## [EXERCISE GOAL]
Would you restate every entry that follows, word for word, and leave out the pictures?

## [THE DATA]

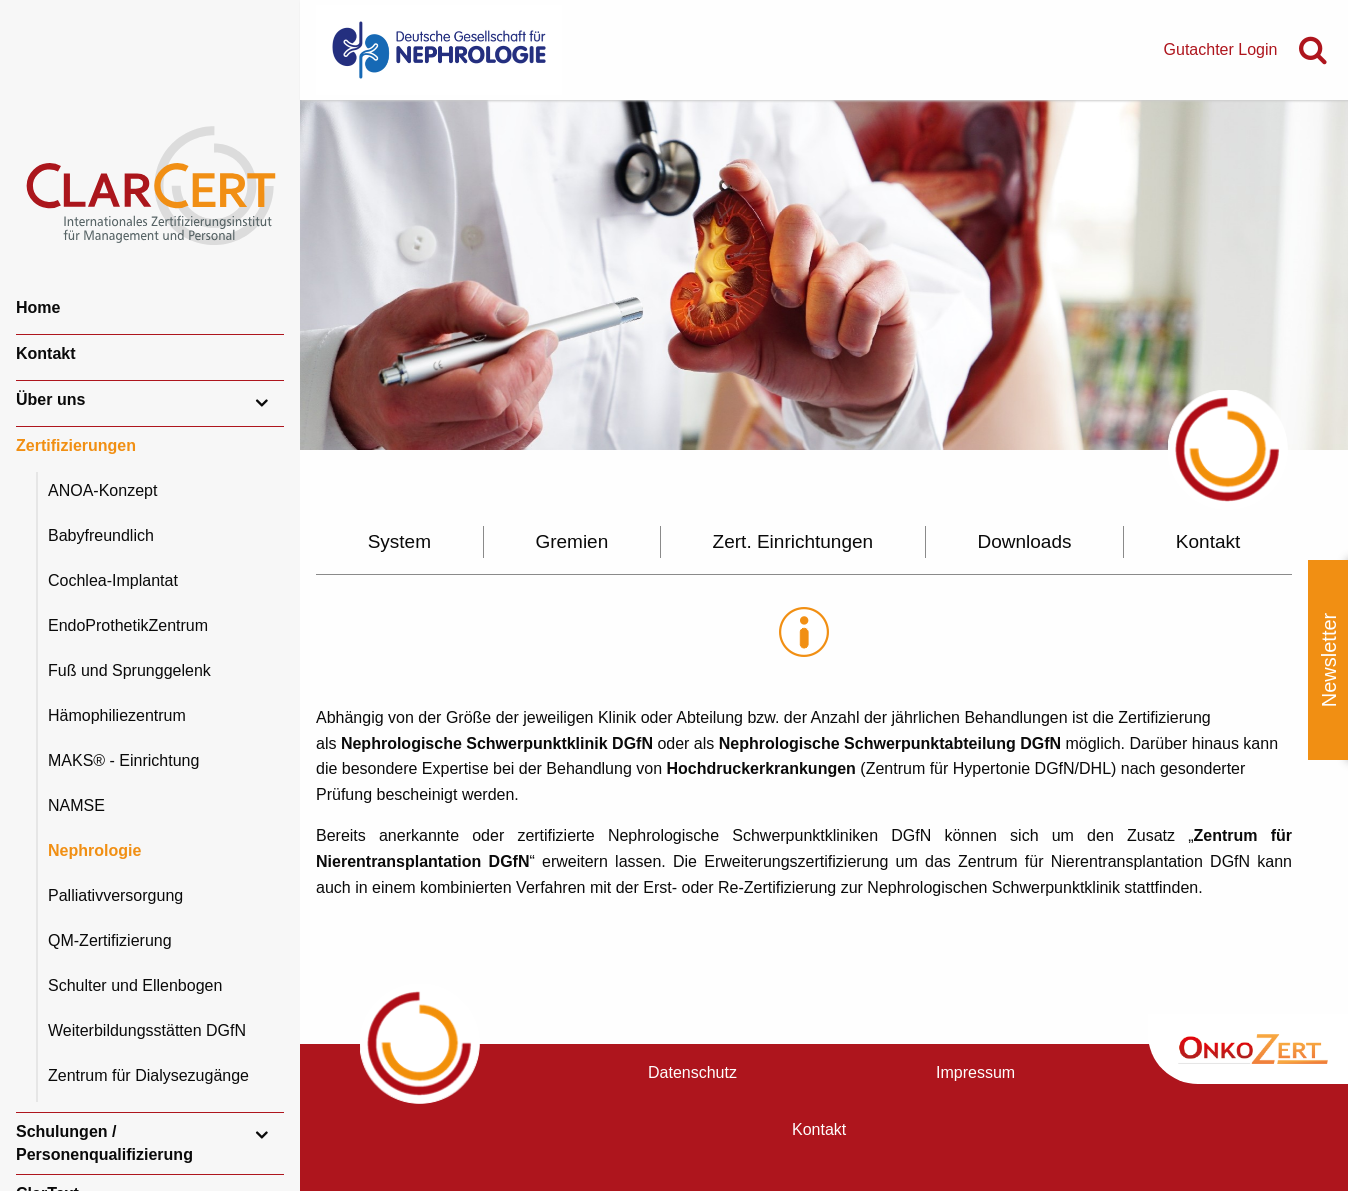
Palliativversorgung (115, 895)
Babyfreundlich (101, 535)
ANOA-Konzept (102, 490)
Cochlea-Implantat (113, 580)
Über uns (50, 399)
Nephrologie (94, 850)
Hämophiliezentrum (117, 715)
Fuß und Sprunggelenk (129, 670)
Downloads (1025, 541)
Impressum (975, 1072)
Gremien (571, 541)
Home (38, 307)
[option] (824, 275)
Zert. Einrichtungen (793, 541)
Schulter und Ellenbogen (135, 985)
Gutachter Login (1221, 49)
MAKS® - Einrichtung (123, 760)
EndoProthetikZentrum (128, 625)
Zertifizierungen (76, 445)
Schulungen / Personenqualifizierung (104, 1142)
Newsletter (1329, 660)
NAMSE (76, 805)
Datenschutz (692, 1072)
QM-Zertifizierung (110, 940)
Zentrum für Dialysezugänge (148, 1075)
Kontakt (46, 353)
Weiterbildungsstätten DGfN (147, 1030)
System (399, 541)
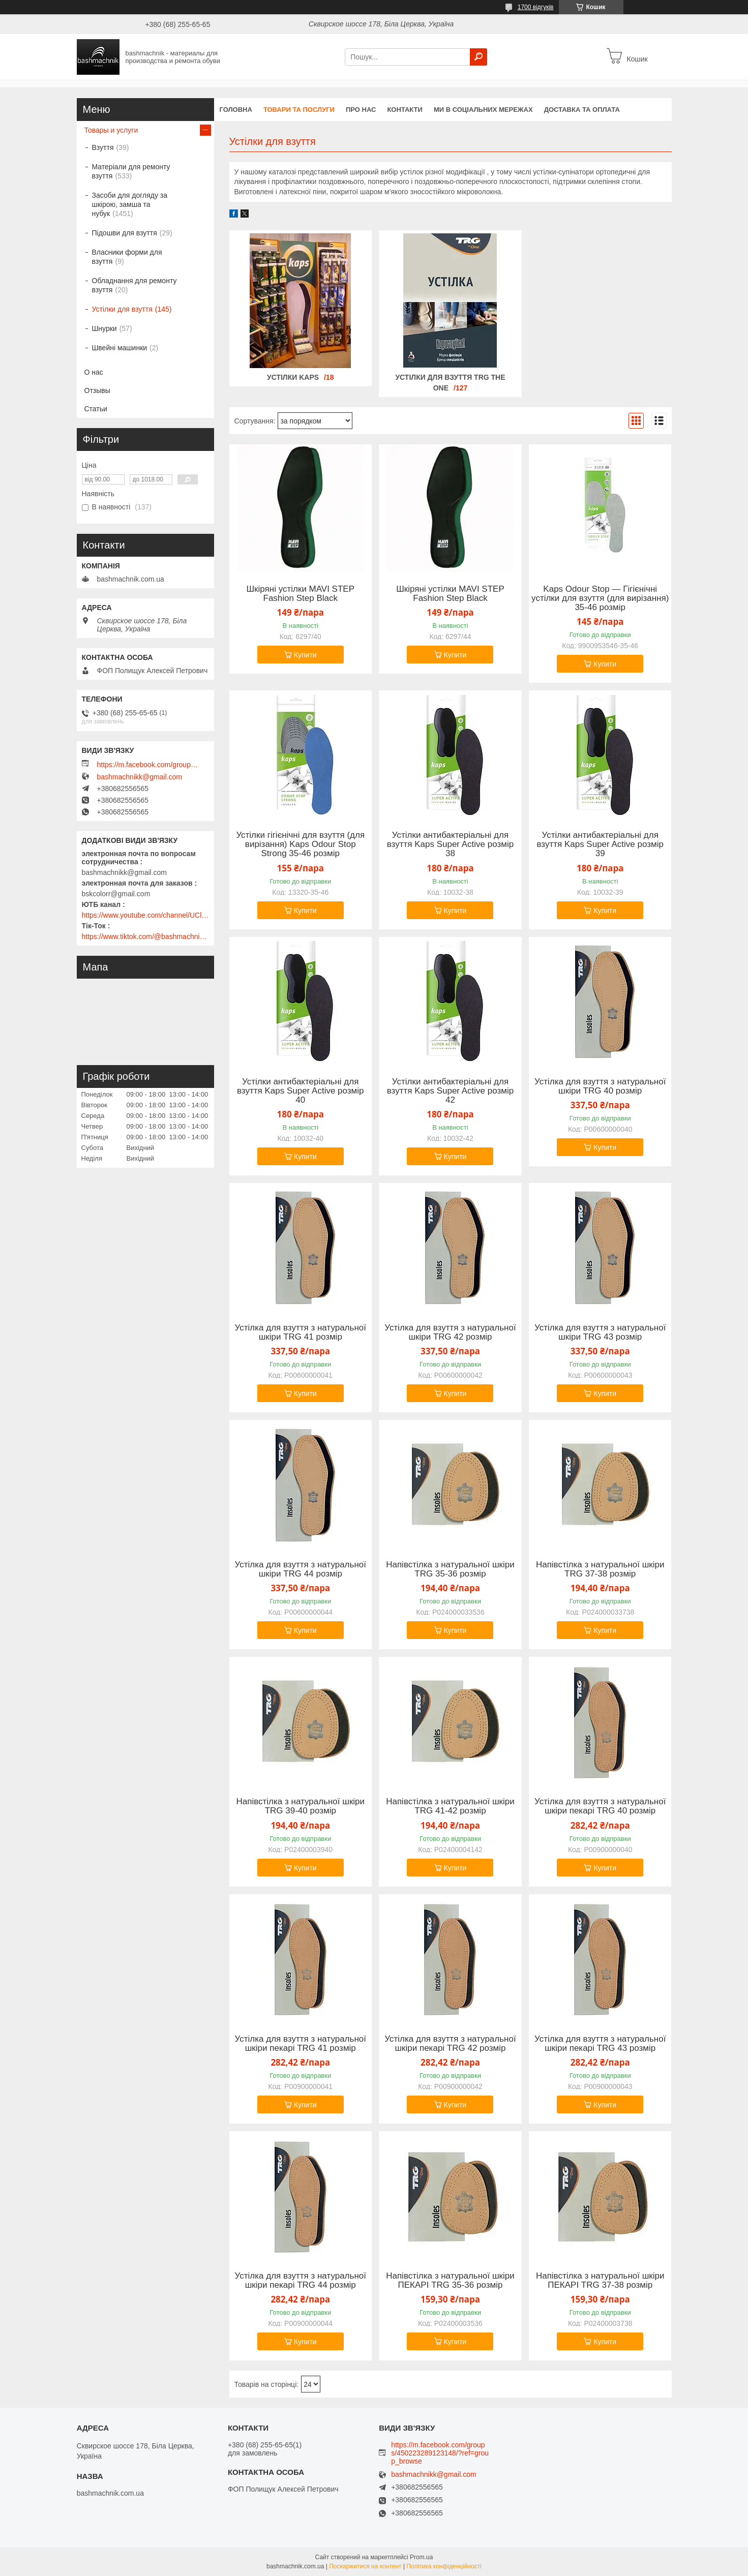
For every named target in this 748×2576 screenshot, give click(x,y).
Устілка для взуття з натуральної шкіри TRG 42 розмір (450, 1332)
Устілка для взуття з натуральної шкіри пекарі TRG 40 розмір (600, 1806)
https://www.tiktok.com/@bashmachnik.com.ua (145, 936)
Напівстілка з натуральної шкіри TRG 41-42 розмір (450, 1806)
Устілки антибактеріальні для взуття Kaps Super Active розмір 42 (450, 1091)
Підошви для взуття (124, 233)
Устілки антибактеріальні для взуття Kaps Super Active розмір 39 (600, 844)
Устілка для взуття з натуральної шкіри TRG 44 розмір (300, 1569)
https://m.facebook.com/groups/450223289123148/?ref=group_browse (148, 765)
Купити (305, 655)
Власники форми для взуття (127, 256)
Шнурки (104, 328)
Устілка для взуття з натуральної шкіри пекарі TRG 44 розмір (300, 2280)
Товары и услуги (111, 130)
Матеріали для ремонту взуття (131, 171)
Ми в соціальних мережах (483, 109)
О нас (93, 372)
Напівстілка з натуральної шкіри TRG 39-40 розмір (300, 1806)
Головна (236, 109)
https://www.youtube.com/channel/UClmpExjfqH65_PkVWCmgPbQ (145, 915)
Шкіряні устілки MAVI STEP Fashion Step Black (301, 594)
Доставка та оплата (582, 109)
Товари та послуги (299, 109)
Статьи (95, 409)
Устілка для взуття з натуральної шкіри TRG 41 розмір (300, 1332)
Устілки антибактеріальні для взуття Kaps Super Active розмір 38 (450, 844)
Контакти (405, 109)
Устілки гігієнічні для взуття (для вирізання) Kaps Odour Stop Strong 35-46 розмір (300, 844)
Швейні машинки (119, 348)
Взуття (103, 147)
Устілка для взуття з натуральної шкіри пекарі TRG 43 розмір (600, 2044)
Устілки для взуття (122, 309)
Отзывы (97, 390)
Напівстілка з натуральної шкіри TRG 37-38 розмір (600, 1569)
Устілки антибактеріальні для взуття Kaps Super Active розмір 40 (300, 1091)
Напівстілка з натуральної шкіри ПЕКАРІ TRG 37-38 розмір (600, 2280)
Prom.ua (421, 2557)
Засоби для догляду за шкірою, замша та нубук (130, 204)
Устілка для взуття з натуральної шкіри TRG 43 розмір (600, 1332)
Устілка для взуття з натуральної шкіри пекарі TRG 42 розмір (450, 2044)
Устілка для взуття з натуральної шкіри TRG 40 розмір (600, 1086)
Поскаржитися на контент (365, 2566)
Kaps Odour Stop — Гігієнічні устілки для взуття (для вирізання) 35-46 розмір (600, 598)
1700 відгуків (536, 7)
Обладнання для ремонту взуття (134, 285)
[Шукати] (478, 57)
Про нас (361, 109)
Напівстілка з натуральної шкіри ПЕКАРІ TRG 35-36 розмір (450, 2280)
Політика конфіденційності (444, 2566)
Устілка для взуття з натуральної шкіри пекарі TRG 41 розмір (300, 2044)
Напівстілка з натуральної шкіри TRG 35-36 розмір (450, 1569)
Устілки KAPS (293, 377)
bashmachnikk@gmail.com (140, 777)
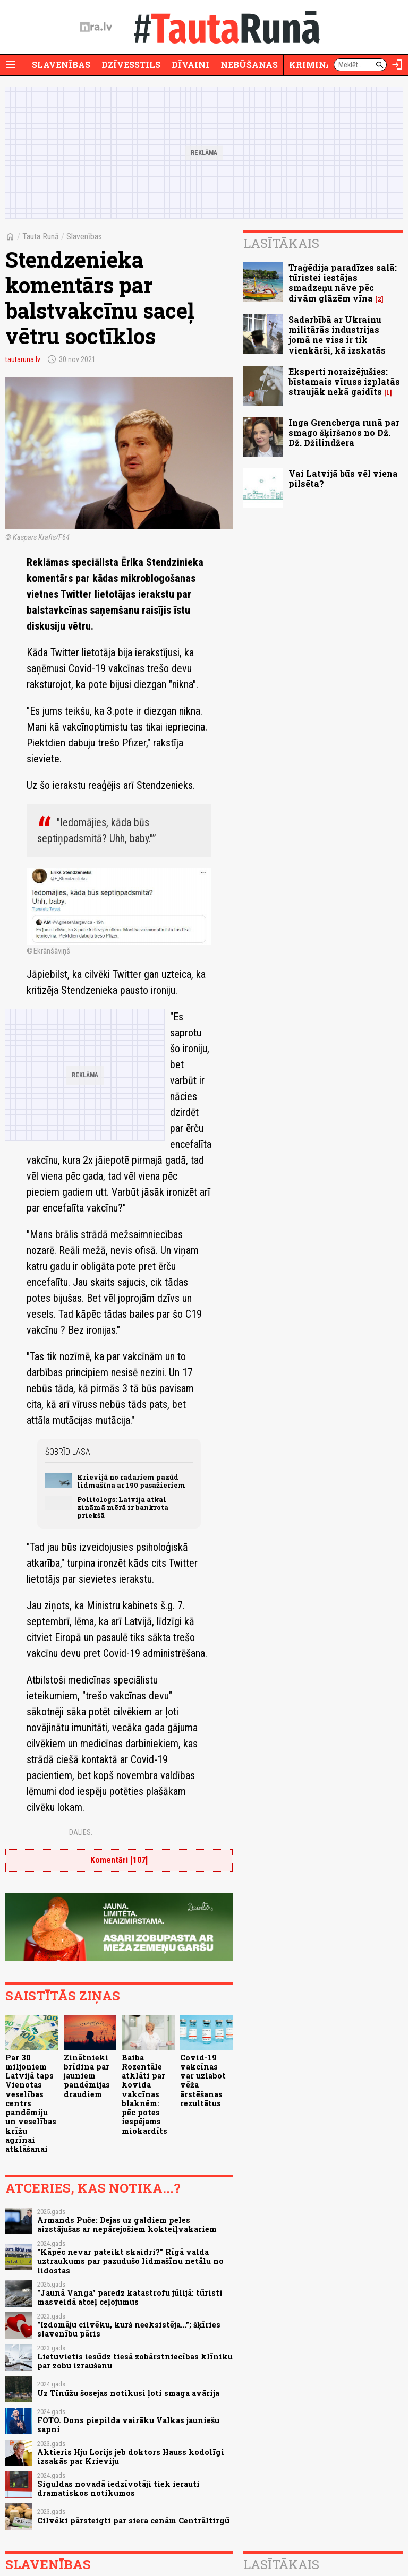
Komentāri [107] (119, 1860)
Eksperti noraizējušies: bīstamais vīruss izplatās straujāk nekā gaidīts (344, 381)
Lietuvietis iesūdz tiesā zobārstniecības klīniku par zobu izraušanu (135, 2361)
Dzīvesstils (130, 64)
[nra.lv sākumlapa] (96, 27)
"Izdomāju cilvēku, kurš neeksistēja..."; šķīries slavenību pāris (128, 2329)
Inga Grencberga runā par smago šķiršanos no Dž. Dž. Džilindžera (344, 432)
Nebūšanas (249, 64)
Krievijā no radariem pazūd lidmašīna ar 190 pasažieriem (131, 1481)
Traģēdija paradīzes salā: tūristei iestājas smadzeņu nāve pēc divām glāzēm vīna (342, 283)
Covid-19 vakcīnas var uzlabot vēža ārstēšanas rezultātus (203, 2080)
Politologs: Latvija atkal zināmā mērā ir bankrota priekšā (122, 1507)
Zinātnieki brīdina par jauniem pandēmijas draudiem (87, 2076)
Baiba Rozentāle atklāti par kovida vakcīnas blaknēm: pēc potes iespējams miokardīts (144, 2094)
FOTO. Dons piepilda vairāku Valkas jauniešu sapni (128, 2424)
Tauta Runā (40, 236)
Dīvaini (190, 64)
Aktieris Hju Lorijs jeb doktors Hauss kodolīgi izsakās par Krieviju (130, 2456)
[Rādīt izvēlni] (10, 64)
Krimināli (315, 64)
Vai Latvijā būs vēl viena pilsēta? (343, 478)
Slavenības (61, 64)
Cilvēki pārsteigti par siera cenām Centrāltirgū (133, 2520)
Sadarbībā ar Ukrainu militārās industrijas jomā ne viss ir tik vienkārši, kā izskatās (337, 335)
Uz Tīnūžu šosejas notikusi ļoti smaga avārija (128, 2393)
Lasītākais (281, 243)
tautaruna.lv (22, 359)
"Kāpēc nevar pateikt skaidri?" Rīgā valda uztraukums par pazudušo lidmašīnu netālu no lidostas (130, 2261)
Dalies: (80, 1832)
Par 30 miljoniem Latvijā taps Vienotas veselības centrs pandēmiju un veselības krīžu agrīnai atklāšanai (30, 2103)
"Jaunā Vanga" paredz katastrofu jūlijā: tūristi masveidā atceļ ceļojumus (130, 2297)
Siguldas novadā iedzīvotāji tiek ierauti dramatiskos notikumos (118, 2488)
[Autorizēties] (397, 64)
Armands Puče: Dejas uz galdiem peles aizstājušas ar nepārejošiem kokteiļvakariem (127, 2224)
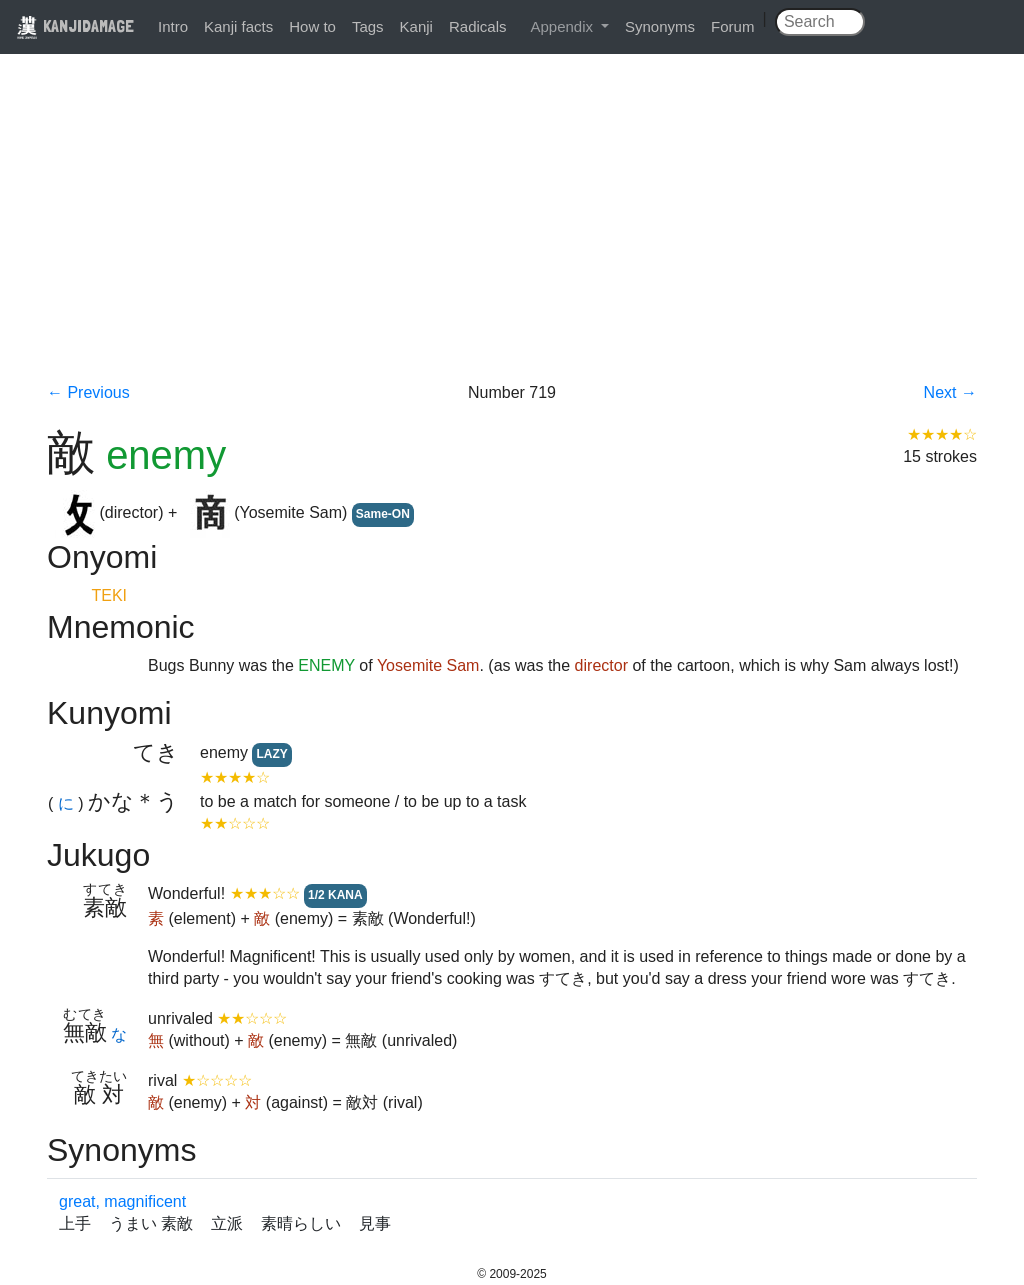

## [WORKED SOLUTION]
Palliativversorgung (115, 895)
Babyfreundlich (101, 535)
ANOA-Konzept (102, 490)
Cochlea-Implantat (113, 580)
Über uns (50, 399)
Nephrologie (94, 850)
Hämophiliezentrum (117, 715)
Fuß und Sprunggelenk (129, 670)
Downloads (1025, 541)
Impressum (975, 1072)
Gremien (571, 541)
Home (38, 307)
[option] (824, 275)
Zert. Einrichtungen (793, 541)
Schulter und Ellenbogen (135, 985)
Gutachter Login (1221, 49)
MAKS® - Einrichtung (123, 760)
EndoProthetikZentrum (128, 625)
Zertifizierungen (76, 445)
Schulungen / Personenqualifizierung (104, 1142)
Newsletter (1329, 660)
NAMSE (76, 805)
Datenschutz (692, 1072)
QM-Zertifizierung (110, 940)
Zentrum für Dialysezugänge (148, 1075)
Kontakt (46, 353)
Weiterbildungsstätten DGfN (147, 1030)
System (399, 541)
For every named target in this 748×2576 screenshot, give click(x,y).
Устілка для взуття з натуральної шкіри TRG 42 розмір (450, 1332)
Устілка для взуття з натуральної шкіри пекарі TRG 40 розмір (600, 1806)
https://www.tiktok.com/@bashmachnik.com.ua (145, 936)
Напівстілка з натуральної шкіри TRG 41-42 розмір (450, 1806)
Устілки антибактеріальні для взуття Kaps Super Active розмір 42 (450, 1091)
Підошви для взуття (124, 233)
Устілки антибактеріальні для взуття Kaps Super Active розмір 39 (600, 844)
Устілка для взуття з натуральної шкіри TRG 44 розмір (300, 1569)
https://m.facebook.com/groups/450223289123148/?ref=group_browse (148, 765)
Купити (305, 655)
Власники форми для взуття (127, 256)
Шнурки (104, 328)
Устілка для взуття з натуральної шкіри пекарі TRG 44 розмір (300, 2280)
Товары и услуги (111, 130)
Матеріали для ремонту взуття (131, 171)
Ми в соціальних мережах (483, 109)
О нас (93, 372)
Напівстілка з натуральної шкіри TRG 39-40 розмір (300, 1806)
Головна (236, 109)
https://www.youtube.com/channel/UClmpExjfqH65_PkVWCmgPbQ (145, 915)
Шкіряні устілки MAVI STEP Fashion Step Black (301, 594)
Доставка та оплата (582, 109)
Товари та послуги (299, 109)
Статьи (95, 409)
Устілка для взуття з натуральної шкіри TRG 41 розмір (300, 1332)
Устілки антибактеріальні для взуття Kaps Super Active розмір 38 (450, 844)
Контакти (405, 109)
Устілки гігієнічні для взуття (для вирізання) Kaps Odour Stop Strong 35-46 розмір (300, 844)
Швейні машинки (119, 348)
Взуття (103, 147)
Устілка для взуття з натуральної шкіри пекарі TRG 43 розмір (600, 2044)
Устілки для взуття (122, 309)
Отзывы (97, 390)
Напівстілка з натуральної шкіри TRG 37-38 розмір (600, 1569)
Устілки антибактеріальні для взуття Kaps Super Active розмір 40 (300, 1091)
Напівстілка з натуральної шкіри ПЕКАРІ TRG 37-38 розмір (600, 2280)
Prom.ua (421, 2557)
Засоби для догляду за шкірою, замша та нубук (130, 204)
Устілка для взуття з натуральної шкіри TRG 43 розмір (600, 1332)
Устілка для взуття з натуральної шкіри пекарі TRG 42 розмір (450, 2044)
Устілка для взуття з натуральної шкіри TRG 40 розмір (600, 1086)
Поскаржитися на контент (365, 2566)
Kaps Odour Stop — Гігієнічні устілки для взуття (для вирізання) 35-46 розмір (600, 598)
1700 відгуків (536, 7)
Обладнання для ремонту взуття (134, 285)
[Шукати] (478, 57)
Про нас (361, 109)
Напівстілка з натуральної шкіри ПЕКАРІ TRG 35-36 розмір (450, 2280)
Політика конфіденційності (444, 2566)
Устілка для взуття з натуральної шкіри пекарі TRG 41 розмір (300, 2044)
Напівстілка з натуральної шкіри TRG 35-36 розмір (450, 1569)
Устілки KAPS (293, 377)
bashmachnikk@gmail.com (140, 777)
Komentāri [107] (119, 1860)
Eksperti noraizējušies: bīstamais vīruss izplatās straujāk nekā gaidīts (344, 381)
Lietuvietis iesūdz tiesā zobārstniecības klīniku par zobu izraušanu (135, 2361)
Dzīvesstils (130, 64)
[nra.lv sākumlapa] (96, 27)
"Izdomāju cilvēku, kurš neeksistēja..."; šķīries slavenību pāris (128, 2329)
Inga Grencberga runā par smago šķiršanos no Dž. Dž. Džilindžera (344, 432)
Nebūšanas (249, 64)
Krievijā no radariem pazūd lidmašīna ar 190 pasažieriem (131, 1481)
Traģēdija paradīzes salā: tūristei iestājas smadzeņu nāve pēc divām glāzēm vīna (342, 283)
Covid-19 vakcīnas var uzlabot vēža ārstēšanas rezultātus (203, 2080)
Politologs: Latvija atkal zināmā mērā ir bankrota priekšā (122, 1507)
Zinātnieki brīdina par jauniem pandēmijas draudiem (87, 2076)
Baiba Rozentāle atklāti par kovida vakcīnas blaknēm: pēc potes iespējams miokardīts (144, 2094)
FOTO. Dons piepilda vairāku Valkas jauniešu sapni (128, 2424)
Tauta Runā (40, 236)
Dīvaini (190, 64)
Aktieris Hju Lorijs jeb doktors Hauss kodolīgi izsakās par Krieviju (130, 2456)
[Rādīt izvēlni] (10, 64)
Krimināli (315, 64)
Vai Latvijā būs vēl viena pilsēta? (343, 478)
Slavenības (61, 64)
Cilvēki pārsteigti par siera cenām Centrāltirgū (133, 2520)
Sadarbībā ar Ukrainu militārās industrijas jomā ne viss ir tik vienkārši, kā izskatās (337, 335)
Uz Tīnūžu šosejas notikusi ļoti smaga avārija (128, 2393)
Lasītākais (281, 243)
tautaruna.lv (22, 359)
"Kāpēc nevar pateikt skaidri?" Rīgā valda uztraukums par pazudušo lidmašīnu netālu no lidostas (130, 2261)
Dalies: (80, 1832)
Par 30 miljoniem Latvijā taps Vienotas veselības centrs pandēmiju un veselības krīžu agrīnai atklāšanai (30, 2103)
"Jaunā Vanga" paredz katastrofu jūlijā: tūristi masveidā atceļ ceļojumus (130, 2297)
Siguldas novadā iedzīvotāji tiek ierauti dramatiskos notikumos (118, 2488)
[Autorizēties] (397, 64)
Armands Puče: Dejas uz galdiem peles aizstājušas ar nepārejošiem kokteiļvakariem (127, 2224)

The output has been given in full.